■ **Assignment**:
This task is to restate all of the entries exactly.

■ **Provided material**:
· · · ·

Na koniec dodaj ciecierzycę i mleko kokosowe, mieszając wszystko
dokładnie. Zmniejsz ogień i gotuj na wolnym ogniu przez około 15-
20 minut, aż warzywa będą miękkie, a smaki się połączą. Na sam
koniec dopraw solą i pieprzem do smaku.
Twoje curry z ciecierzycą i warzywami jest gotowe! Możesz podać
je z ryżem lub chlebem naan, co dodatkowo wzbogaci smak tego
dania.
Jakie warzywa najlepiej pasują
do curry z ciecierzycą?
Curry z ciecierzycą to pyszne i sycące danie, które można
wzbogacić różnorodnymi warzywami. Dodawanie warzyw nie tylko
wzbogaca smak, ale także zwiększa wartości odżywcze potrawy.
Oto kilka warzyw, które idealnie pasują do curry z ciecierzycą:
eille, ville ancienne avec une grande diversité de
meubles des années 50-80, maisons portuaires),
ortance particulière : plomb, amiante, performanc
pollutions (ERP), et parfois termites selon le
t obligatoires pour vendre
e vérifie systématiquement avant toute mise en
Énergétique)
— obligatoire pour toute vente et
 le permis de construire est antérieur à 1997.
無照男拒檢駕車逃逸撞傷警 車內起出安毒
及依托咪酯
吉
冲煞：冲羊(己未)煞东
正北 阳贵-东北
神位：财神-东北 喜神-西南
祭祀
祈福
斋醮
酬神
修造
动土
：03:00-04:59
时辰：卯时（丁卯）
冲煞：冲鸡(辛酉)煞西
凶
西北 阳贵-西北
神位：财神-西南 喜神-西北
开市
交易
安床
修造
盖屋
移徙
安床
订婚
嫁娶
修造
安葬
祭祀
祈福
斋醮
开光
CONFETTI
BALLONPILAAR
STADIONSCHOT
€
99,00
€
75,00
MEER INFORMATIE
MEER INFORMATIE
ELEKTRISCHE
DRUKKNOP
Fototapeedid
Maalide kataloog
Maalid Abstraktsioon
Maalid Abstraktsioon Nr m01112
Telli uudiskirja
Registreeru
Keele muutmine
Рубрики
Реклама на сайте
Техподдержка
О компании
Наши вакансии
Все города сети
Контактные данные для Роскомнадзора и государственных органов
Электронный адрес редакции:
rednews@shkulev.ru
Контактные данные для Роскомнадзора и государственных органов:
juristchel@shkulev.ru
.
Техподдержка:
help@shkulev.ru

· · · ·

■ **Exercise solution**:
Na koniec dodaj ciecierzycę i mleko kokosowe, mieszając wszystko
dokładnie. Zmniejsz ogień i gotuj na wolnym ogniu przez około 15-
20 minut, aż warzywa będą miękkie, a smaki się połączą. Na sam
koniec dopraw solą i pieprzem do smaku.
Twoje curry z ciecierzycą i warzywami jest gotowe! Możesz podać
je z ryżem lub chlebem naan, co dodatkowo wzbogaci smak tego
dania.
Jakie warzywa najlepiej pasują
do curry z ciecierzycą?
Curry z ciecierzycą to pyszne i sycące danie, które można
wzbogacić różnorodnymi warzywami. Dodawanie warzyw nie tylko
wzbogaca smak, ale także zwiększa wartości odżywcze potrawy.
Oto kilka warzyw, które idealnie pasują do curry z ciecierzycą:
eille, ville ancienne avec une grande diversité de
meubles des années 50-80, maisons portuaires),
ortance particulière : plomb, amiante, performanc
pollutions (ERP), et parfois termites selon le
t obligatoires pour vendre
e vérifie systématiquement avant toute mise en
Énergétique)
— obligatoire pour toute vente et
 le permis de construire est antérieur à 1997.
無照男拒檢駕車逃逸撞傷警 車內起出安毒
及依托咪酯
吉
冲煞：冲羊(己未)煞东
正北 阳贵-东北
神位：财神-东北 喜神-西南
祭祀
祈福
斋醮
酬神
修造
动土
：03:00-04:59
时辰：卯时（丁卯）
冲煞：冲鸡(辛酉)煞西
凶
西北 阳贵-西北
神位：财神-西南 喜神-西北
开市
交易
安床
修造
盖屋
移徙
安床
订婚
嫁娶
修造
安葬
祭祀
祈福
斋醮
开光
CONFETTI
BALLONPILAAR
STADIONSCHOT
€
99,00
€
75,00
MEER INFORMATIE
MEER INFORMATIE
ELEKTRISCHE
DRUKKNOP
Fototapeedid
Maalide kataloog
Maalid Abstraktsioon
Maalid Abstraktsioon Nr m01112
Telli uudiskirja
Registreeru
Keele muutmine
Рубрики
Реклама на сайте
Техподдержка
О компании
Наши вакансии
Все города сети
Контактные данные для Роскомнадзора и государственных органов
Электронный адрес редакции:
rednews@shkulev.ru
Контактные данные для Роскомнадзора и государственных органов:
juristchel@shkulev.ru
.
Техподдержка:
help@shkulev.ru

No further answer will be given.